Listed records below:

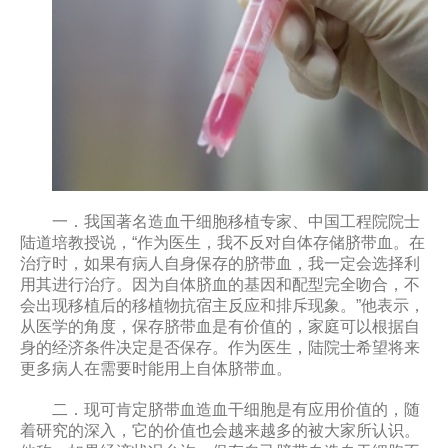
一．
我国著名造血干细胞移植专家、中国工程院院士
陆道培教授说，“作为医生，我不反对自体存储脐带血。在
治疗时，如果有病人自身保存的脐带血，我一定会选择利
用其进行治疗。因为自体脐血的基因和配型完全吻合，不
会出现移植后的移植物抗宿主反应和排斥现象。”他表示，
从医学的角度，保存脐带血是有价值的，家庭可以根据自
身的经济条件决定是否保存。作为医生，陆院士希望将来
更多病人在需要时能用上自体脐带血。
二．
现可肯定脐带血造血干细胞是有应用价值的，随
着研究的深入，它的价值也会越来越多的被大家所认识。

End of Listed records.

Exercise directions:
Quote each line of the listing exactly, but leave the pictures out.

Exercise response:
一．
我国著名造血干细胞移植专家、中国工程院院士
陆道培教授说，“作为医生，我不反对自体存储脐带血。在
治疗时，如果有病人自身保存的脐带血，我一定会选择利
用其进行治疗。因为自体脐血的基因和配型完全吻合，不
会出现移植后的移植物抗宿主反应和排斥现象。”他表示，
从医学的角度，保存脐带血是有价值的，家庭可以根据自
身的经济条件决定是否保存。作为医生，陆院士希望将来
更多病人在需要时能用上自体脐带血。
二．
现可肯定脐带血造血干细胞是有应用价值的，随
着研究的深入，它的价值也会越来越多的被大家所认识。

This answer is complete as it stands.